Aangezien de toegang tot Transmission gebruikersgegevens vereist, moeten we tijdens het maken accounts instellen. Op het document Transmission in Docker Hub hebben we de variabelen USERNAME en PASSWORD achterhaald. Maak ze in Omgevingsvariabelen. De variabelen moeten overeenkomen met die in het helpbestand. De waarde is naar wens te kiezen.





Opmerking:
- het is raadzaam om de informatiepagina's van de afbeeldingen te lezen voordat u containers maakt, aangezien daarvoor bepaalde gegevens nodig zijn.

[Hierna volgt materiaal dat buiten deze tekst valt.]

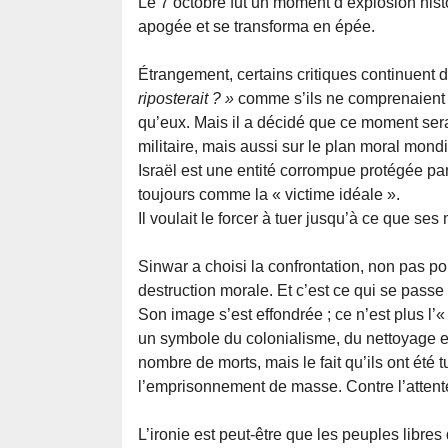
Le 7 octobre fut un moment d’explosion hist
apogée et se transforma en épée.
Étrangement, certains critiques continuent
riposterait ? »
comme s’ils ne comprenaient p
qu’eux. Mais il a décidé que ce moment sera
militaire, mais aussi sur le plan moral mondi
Israël est une entité corrompue protégée 
toujours comme la « victime idéale ».
Il voulait le forcer à tuer jusqu’à ce que s
Sinwar a choisi la confrontation, non pas po
destruction morale. Et c’est ce qui se passe
Son image s’est effondrée ; ce n’est plus l’
un symbole du colonialisme, du nettoyage e
nombre de morts, mais le fait qu’ils ont été 
l’emprisonnement de masse. Contre l’attente
L’ironie est peut-être que les peuples libres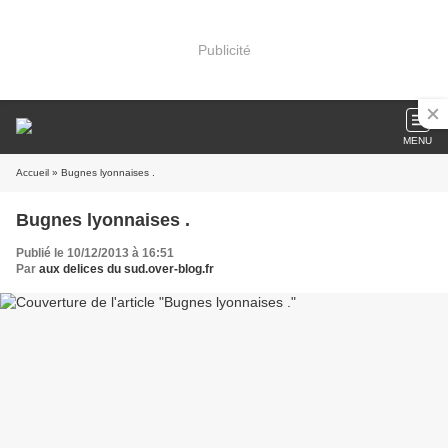
Publicité
MENU
Accueil
» Bugnes lyonnaises .
Bugnes lyonnaises .
Publié le 10/12/2013 à 16:51
Par
aux delices du sud.over-blog.fr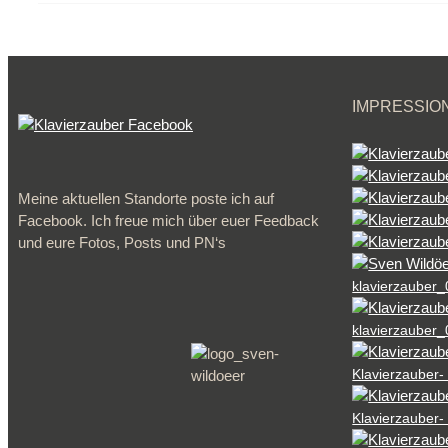
IMPRESSIO
Meine aktuellen Standorte poste ich auf
Facebook. Ich freue mich über euer Feedback
und eure Fotos, Posts und PN‘s
klavierzauber
klavierzauber
Klavierzauber-
Klavierzauber-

- Aangezien Docker Hub de grootste opslagplaats voor Docker-afbeelding is, kan iedereen gratis zijn aangepaste afbeeldingen uploaden. Lukt het u niet om met correcte instellingen een container te maken dan kan dit aan de afbeeldingskwaliteit liggen en raden we u aan om een andere afbeelding te nemen.
- Bij het mappen van containerpoorten aan de host moet u zich ervan vergewissen dat de hostpoort geen conflicten heeft met andere huidige services. Een poortconflict kan een servicefout veroorzaken. Raadpleeg dit FAQ-artikel voor netwerkpoorten die al worden gebruikt.
- De standaard tijdzone van de meeste containers is UTC. U kunt deze instelling wijzigen naar een omgevingsvariabel. Stel bijvoorbeeld "Europe/Amsterdam" als "TZ" in. Kijk hier voor meer informatie over de lijst van tijdszones.